Characterization of Mice Bearing Humanized Androgen Receptor Genes (h/mAr) Varying in Q Tract Polymorphism Length
Objectives: To determine the behavioural and neuroanatomical phenotype of the AndR mousseline, which can lead to a better understanding of the initiation, progression, and treatment of androgen related disorders, as well as sex-related differences, as AndR plays a crucial role in sexual behaviors.
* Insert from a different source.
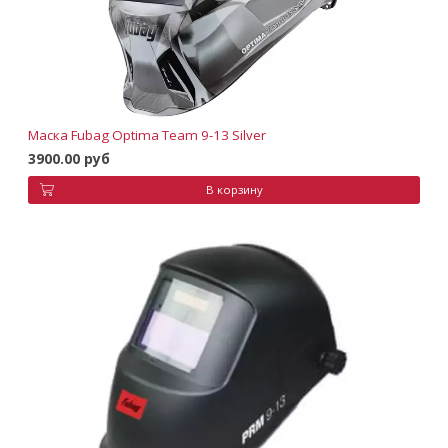
Маска Fubag Optima Team 9-13 Silver
3900.00 руб
В корзину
Mice – Three separate mouselines have previously been created with varying Q tract lengths (Albertelli et al. 2006), 12Q (short), 21Q (normal), and 48Q (long). Two separate cohorts of mice were used. The first cohort was naïve and sacrificed at P60 for MRI scanning; this cohort consisted of male hemizygotes, and female hetero- and homozygotes for each mouseline. The second cohort consisted of only male hemizygotes and were bred to ~P60 and subjected to 4 different behaviour tests, sacrificed and set to undergo further MRI scanning to examine brain/behaviour correlations
MRI Acquisition - Scan parameters: T2- weighted, 3D fast spin-echo sequence (TR - 2000 ms, TEs - 14 ms, 6 echoes, 2 averages, FOV - 14 x 14 x 25 mm3, Matrix size = 250 x 250 x 450). This sequence yielded an image with 0.056 mm isotropic voxels (3D pixel). Total imaging time ~12 h (Lerch et al. 2011). The same sequence was used on both the naïve and behavioural tested cohorts.
Behavioural Testing - Tests were used to assess grooming (timed observation), anxiety (open field), sociability (3 chamber test), and compulsive behaviors (marble burying). Each test was performed per standard practices and no test was performed within 4 days of one another.
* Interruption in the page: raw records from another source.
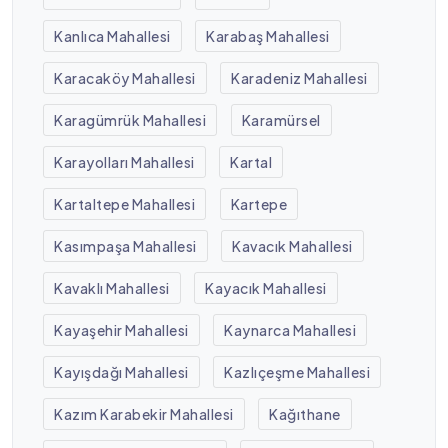
Kanlıca Mahallesi
Karabaş Mahallesi
Karacaköy Mahallesi
Karadeniz Mahallesi
Karagümrük Mahallesi
Karamürsel
Karayolları Mahallesi
Kartal
Kartaltepe Mahallesi
Kartepe
Kasımpaşa Mahallesi
Kavacık Mahallesi
Kavaklı Mahallesi
Kayacık Mahallesi
Kayaşehir Mahallesi
Kaynarca Mahallesi
Kayışdağı Mahallesi
Kazlıçeşme Mahallesi
Kazım Karabekir Mahallesi
Kağıthane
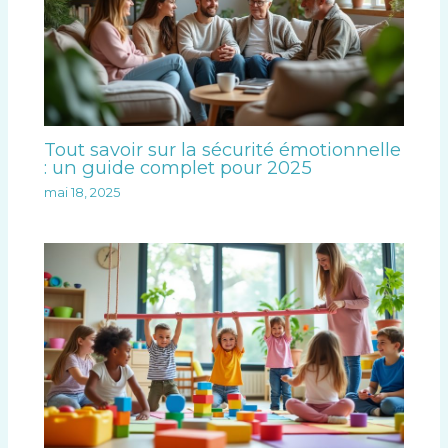
Tout savoir sur la sécurité émotionnelle
: un guide complet pour 2025
mai 18, 2025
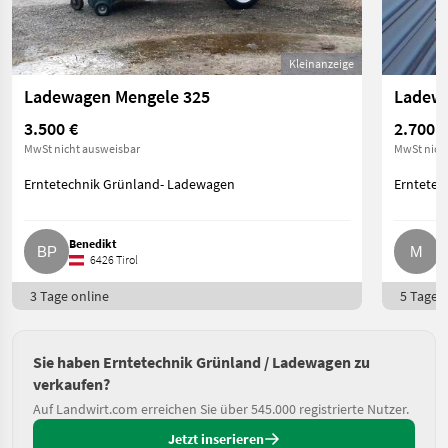
Kleinanzeige
Ladewagen Mengele 325
3.500 €
2.700 €
MwSt nicht ausweisbar
MwSt nich
Erntetechnik Grünland- Ladewagen
Erntetec
Benedikt
M
6426 Tirol
3 Tage online
5 Tage o
Sie haben Erntetechnik Grünland / Ladewagen zu
verkaufen?
Auf Landwirt.com erreichen Sie über 545.000 registrierte Nutzer.
Jetzt inserieren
Results: Volume - Measurements revealed that the hemizygote 12Q and homozygote 48Q mice display the most volume differences compared to the WT, with the differences in the homozygote 48Q the most severe with 43 of the 62 regions found to be larger in size. The opposite was found in the hemizygote 12Q mice with 15 of the 62 regions smaller. Behaviour - Testing revealed that the 12Q mice groomed less compared to WT, indicating a lack of compulsive behavior. They spent more time in the center of the open field box, indicating a non-anxious phenotype. Behavioural results from the 48Q mice are forthcoming, and while these results are preliminary they indicate possible behavioral differences between the AndR mouselines.
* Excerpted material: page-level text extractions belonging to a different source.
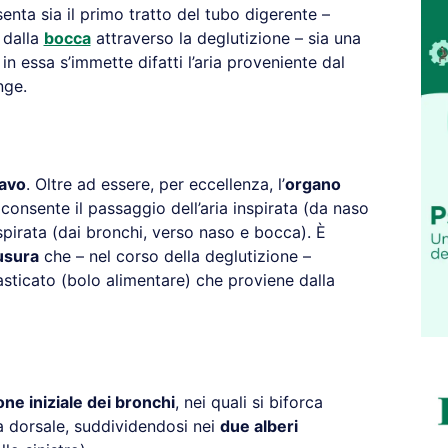
ta sia il primo tratto del tubo digerente –
e dalla
bocca
attraverso la deglutizione – sia una
 in essa s’immette difatti l’aria proveniente dal
nge.
cavo
. Oltre ad essere, per eccellenza, l’
organo
 consente il passaggio dell’aria inspirata (da naso
spirata (dai bronchi, verso naso e bocca). È
iusura
che – nel corso della deglutizione –
asticato (bolo alimentare) che proviene dalla
one iniziale dei bronchi
, nei quali si biforca
ra dorsale, suddividendosi nei
due alberi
Conclusions: The difference in Q tract length of the androgen receptor affects the brain differently in males versus females, with increase androgen activity causing decreases in the male brain and decrease androgen activity causing increases in the female brain. Behavioural invesitigation revealed a possible role for androgen activity in both repetitive and anxiety related behaviours.